- **Work instruction**
Below are the entries to work from; restate word for word the portion that opens with the line containing "Vyškov může poprvé od srpna 2021 zap" and closes with the line containing "1:1). Dukla na", keeping both.

[Listed records Boundary: Start]

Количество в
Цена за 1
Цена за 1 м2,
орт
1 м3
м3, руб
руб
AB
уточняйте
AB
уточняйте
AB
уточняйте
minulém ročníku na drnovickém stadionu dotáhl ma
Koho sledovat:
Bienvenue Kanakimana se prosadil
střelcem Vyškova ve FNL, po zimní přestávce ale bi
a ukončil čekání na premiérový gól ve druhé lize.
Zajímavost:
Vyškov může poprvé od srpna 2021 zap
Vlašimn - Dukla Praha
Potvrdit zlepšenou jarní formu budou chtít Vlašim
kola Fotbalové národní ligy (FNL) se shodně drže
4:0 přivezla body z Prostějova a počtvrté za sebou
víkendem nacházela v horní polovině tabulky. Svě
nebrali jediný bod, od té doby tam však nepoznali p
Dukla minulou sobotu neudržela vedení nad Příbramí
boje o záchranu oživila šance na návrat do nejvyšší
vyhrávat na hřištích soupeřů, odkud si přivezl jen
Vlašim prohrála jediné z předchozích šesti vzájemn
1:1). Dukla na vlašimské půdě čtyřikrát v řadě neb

[Listed records Boundary: End]
[Listed records Boundary: Start]

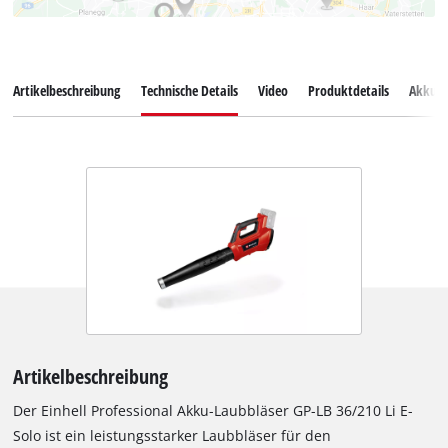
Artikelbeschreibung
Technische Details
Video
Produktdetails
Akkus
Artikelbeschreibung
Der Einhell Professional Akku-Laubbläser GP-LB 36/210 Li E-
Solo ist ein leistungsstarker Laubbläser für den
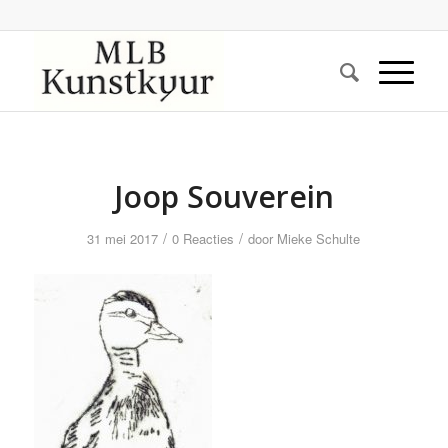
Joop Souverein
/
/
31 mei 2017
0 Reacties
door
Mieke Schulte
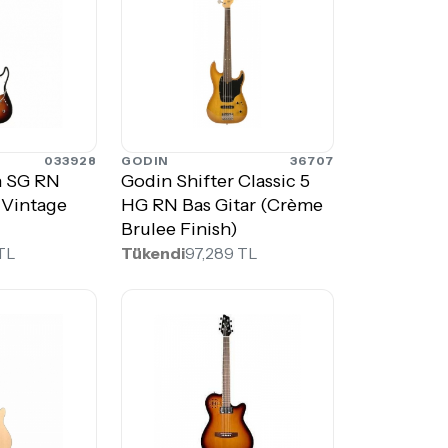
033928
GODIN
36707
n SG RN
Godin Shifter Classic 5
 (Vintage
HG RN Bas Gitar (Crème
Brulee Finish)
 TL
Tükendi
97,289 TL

[Listed records Boundary: End]
[Listed records Boundary: Start]

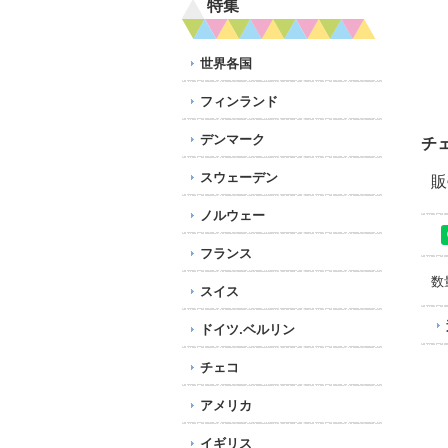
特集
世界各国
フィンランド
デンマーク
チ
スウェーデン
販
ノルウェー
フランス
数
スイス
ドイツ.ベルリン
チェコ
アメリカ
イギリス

[Listed records Boundary: End]

- **Answer to the exercise**
Vyškov může poprvé od srpna 2021 zap
Vlašimn - Dukla Praha
Potvrdit zlepšenou jarní formu budou chtít Vlašim
kola Fotbalové národní ligy (FNL) se shodně drže
4:0 přivezla body z Prostějova a počtvrté za sebou
víkendem nacházela v horní polovině tabulky. Svě
nebrali jediný bod, od té doby tam však nepoznali p
Dukla minulou sobotu neudržela vedení nad Příbramí
boje o záchranu oživila šance na návrat do nejvyšší
vyhrávat na hřištích soupeřů, odkud si přivezl jen
Vlašim prohrála jediné z předchozích šesti vzájemn
1:1). Dukla na vlašimské půdě čtyřikrát v řadě neb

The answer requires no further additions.